= Frederic King =

British concert singer (1853–1933

Frederic King (3 January 1853 - 20 May 1933) was an English baritone and voice teacher. A singer who specialized in the concert repertoire, he was particularly celebrated as an interpreter of the title role of Felix Mendelssohn's Elijah and the role of Mephistopheles in Berlioz's La damnation de Faust, the latter of which he performed for the work's English premiere at Royal Albert Hall in 1882. He is also remembered for performing works composed by Arthur Sullivan for the Leeds Festivals of 1880 and 1886.

After retiring from performance in 1890, he had a highly regarded career as a teacher of singing at the Royal College of Music for 42 years.

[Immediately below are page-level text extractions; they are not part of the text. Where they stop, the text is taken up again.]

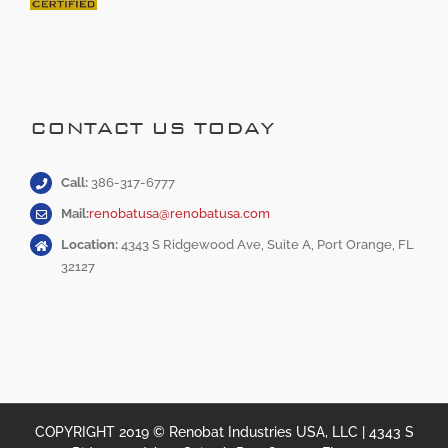
CONTACT US TODAY
Call:
386-317-6777
Mail:
renobatusa@renobatusa.com
Location:
4343 S Ridgewood Ave, Suite A, Port Orange, FL
32127
COPYRIGHT 2019 © Renobat Industries USA, LLC | 4343 S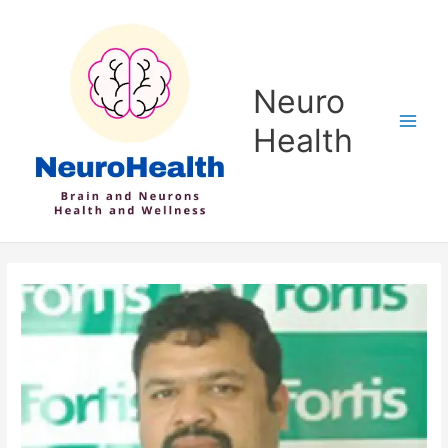
Skip
to
content
Neuro
Health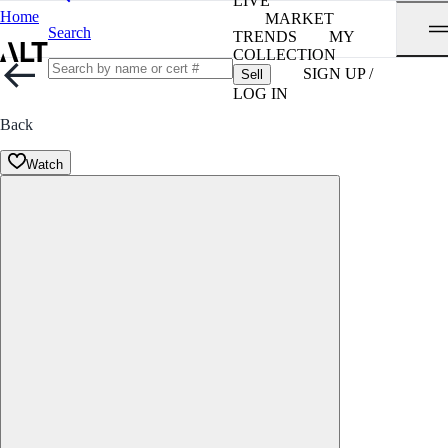
LIVE
Home
MARKET
Search
TRENDS
MY
COLLECTION
SIGN UP /
Sell
LOG IN
Back
Watch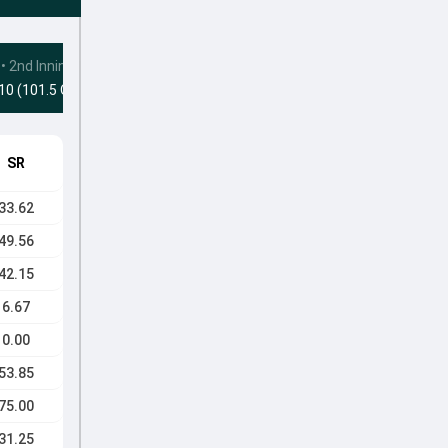
•
2nd Innings
10 (101.5 Ovs)
SR
33.62
49.56
42.15
6.67
0.00
53.85
75.00
31.25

==Early life and concert career==
Born in Lichfield, the son of Thomas and Mary King, Frederic King was baptised on 13 January 1853 at St Michael on Greenhill in Lichfield. He worked in an auction house before beginning his singing career. He was trained as a vocalist at the National Training School for Music (NTSM) in the 1870s; a precursor to the Royal College of Music. He studied singing with Albert Visetti at the NTSM, and his other teachers at that school included Ebenezer Prout (harmony), William Henry Monk (choral music), Eaton Faning (piano), and Stephen Kemp (piano).

While obituaries stated that he made his professional singing debut in a ballad concert at St James's Hall in 1878, King had appeared earlier as a featured baritone soloist at the Prince of Wales Theatre in a professional production of William Shakespeare's The Merchant of Venice in 1876, and that same year had performed professionally as a baritone in concerts in the Assembly Room of the Royal Hotel, Birmingham. Shortly after joining the roster of singers managed by Messrs Harrison, he appeared in concert at the Birmingham Triennial Music Festival in February 1879; and it was reported in the press that this was his professional debut. His performance at the festival included a duet from La favorite sung with Zelia Trebelli-Bettini. Later that year he was the bass soloist in the premiere of Prout's cantata Hereward at St James's Hall on 4 June 1879.

King created the role of Callias, the Priest of Apollo, in the first performance of Arthur Sullivan's oratorio The Martyr of Antioch at the triennial Leeds Festivals in 1880. At that same festival he replaced an ailing Charles Santley in the title role of Felix Mendelssohn's Elijah and in performances of Joseph Haydn's The Creation, the latter of which included soprano Emma Albani and tenor Edward Lloyd. He returned to the Leeds Festival for performances in 1883 and 1886. At the 1886 festival, he sang the role of Lucifer in the first performance of Sullivan's cantata The Golden Legend (1886). Reviewing King's performance in the latter work, Herman Klein, in Musical Notes, called him:

...a talented and conscientious artist, who invested his music with all the dramatic significance and sardonic humour of which it was susceptible. Truth to tell, there is not much diabolical in Longfellow's fiend, and it would seem as though Sir Arthur Sullivan had sought on occasion to atone for his comparative mildness by applying a background of orchestration worthy in its sonority of Berlioz or Wagner. Whether Satan could make himself heard in Pandemonium may be an open question, but undoubtedly there are moments in The Golden Legend when Lucifer's human representative, be his voice ever so stentorian, is bound to be inaudible. All that artistic singing could do to lend the character its proper prominence was done by Mr. King.

King performed in the Triennial Handel Festivals in 1880, 1882, and 1885. He sang the role of Mephistopheles in the English premiere of Berlioz's La damnation de Faust at the Royal Albert Hall in 1882. He retired from performance in 1890.

==Later years==
King married Eva Hume (born 1863) in London in 1882, and they had two children, Mary Eva Oakley King (1883–1955) and Ernest Archibald Frederic King (1888–1973).

On retiring from the concert platform King taught singing at the Royal College of Music for 42 years, from 1889 to 1931. Among his students were Norman Allin, Miriam Licette, Muriel O'Malley, Robert Radford, David Brazell, William Samuell and Herbert Heyner. After his retirement from the Royal Academy of Music he continued to give lessons privately, the last being just before he was taken ill a week before his death.

King died in May 1933 aged 80 at his home in Hampstead after a short illness. His funeral service took place at Golders Green Crematorium on 22 May 1933. In his will he left his widow and children £1,375.